We’re at a point right now where we need to make sure that when we’re doing this strategy, we do it with the right drugs and the drugs that actually work. Dominick J. Angiolillo

Voora said the question now turns to exploring implementation strategies. “It’s not like an individual practitioner can just do this,” he said. “You need the lab to participate, you need the pharmacy to participate, you need help from the health system and the EMRs to participate.

“The evidence for clinical utility is there and is solid,” Voora continued. “It may not be as solid as you want it, and it may not be as robust as you want it, but I think there’s solid evidence out there, so let’s focus on making it easy to do in clinical practice.”

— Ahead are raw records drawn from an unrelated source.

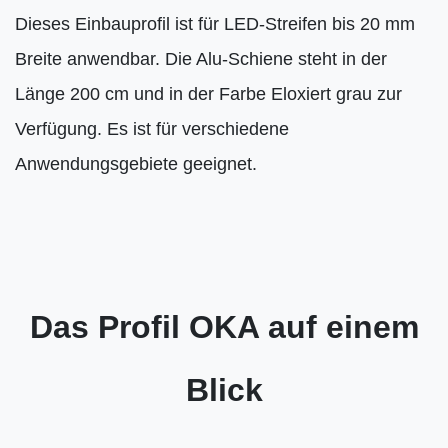
Dieses Einbauprofil ist für LED-Streifen bis 20 mm
Breite anwendbar. Die Alu-Schiene steht in der
Länge 200 cm und in der Farbe Eloxiert grau zur
Verfügung. Es ist für verschiedene
Anwendungsgebiete geeignet.
Das Profil OKA auf einem
Blick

The emergence of P2Y12 monotherapy has led physicians to be more open to testing to ensure that their patients aren’t going without therapy, Angiolillo said. “We’re at a point right now where we need to make sure that when we’re doing this strategy, we do it with the right drugs and the drugs that actually work.”

For Barnes, the main take-home message from the paper “is that platelet function testing or genetic testing is not recommended for all patients. In fact, I think it is going to be a minority of patients in whom this is going to be very useful.”

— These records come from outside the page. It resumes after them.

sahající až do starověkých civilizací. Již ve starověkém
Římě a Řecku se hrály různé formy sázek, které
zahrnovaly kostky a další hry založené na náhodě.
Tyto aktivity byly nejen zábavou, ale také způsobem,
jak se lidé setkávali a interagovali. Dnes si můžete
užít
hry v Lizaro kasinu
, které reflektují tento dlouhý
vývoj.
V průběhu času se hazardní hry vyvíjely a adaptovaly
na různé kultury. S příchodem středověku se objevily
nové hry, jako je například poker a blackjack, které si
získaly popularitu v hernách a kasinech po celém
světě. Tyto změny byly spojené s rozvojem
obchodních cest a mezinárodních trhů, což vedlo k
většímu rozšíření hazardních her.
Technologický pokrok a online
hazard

But for those patients, in particular those at increased thrombotic risk or who are being considered for P2Y12 monotherapy, testing could specifically guide the decision between clopidogrel or a more potent agent like ticagrelor or prasugrel, he said.

Future Directions

While Angiolillo argues that the existing data should be sufficient to support greater use of platelet function and genetic testing, he’s open to more “pragmatic trials” that include newer antithrombotic regimens.

I would never, ever put a stent in a patient’s coronary artery and have that patient on clopidogrel and just assume that the drug is effective. Paul Gurbel

Gurbel, however, wasn’t optimistic that testing strategies will be studied in another large, randomized trial, primarily due to the lack of interested funders. “To me, the totality of the evidence base would support selective use of P2Y12 inhibitors dependent upon genotype,” he said. “I hope we can move the field forward, but my plea would be to get clinicians to understand that one out of three times, in effect, they’re giving a placebo to their patient when they give them clopidogrel.”

While Angiolillo sees pros and cons to each kind of test, he argued that “genetic testing has more potential” given that it’s less subject to variability and more practical. “Your genetics do not change. We have the opportunity to enrich them with clinical factors. And you can do genetic testing at any point in time and store these data in the patients’ electronic medical records.”

Barnes said he tends to prefer platelet function testing, primarily because that is the “cultural norm” at his center and how he was trained. What is the most important, though, is that the results from whichever test is used are appropriately communicated between hospitals and physicians.

“This is particularly true for platelet function testing, where the different assays are reporting out different values,” he explained. “What I may be used to as a normal range at my center may not be the same as the hospital down the street. And so, moving to a model where there’s more standardization so that everyone is speaking the same language would, I think, help all of us at a public health level.”

Another hurdle to overcome in this space is better quantifying bleeding and thrombotic risk, according to Barnes. “The more we can make that standard in the way it’s approached, then the easier it will be to apply this framework and determine when either platelet function testing or genetic testing is going to be most useful,” he said.

For now, Barnes said he recommends clinicians review the algorithms in this paper and “ask themselves, ‘While most of the time I don’t need to do this, when are the select times I do need to do it?’ I think this framework really outlines that clearly.”

“I hope interventional cardiologists read this with an open mind,” Voora said. “And for those who haven’t been convinced yet, [that they] consider changing their clinical practice.”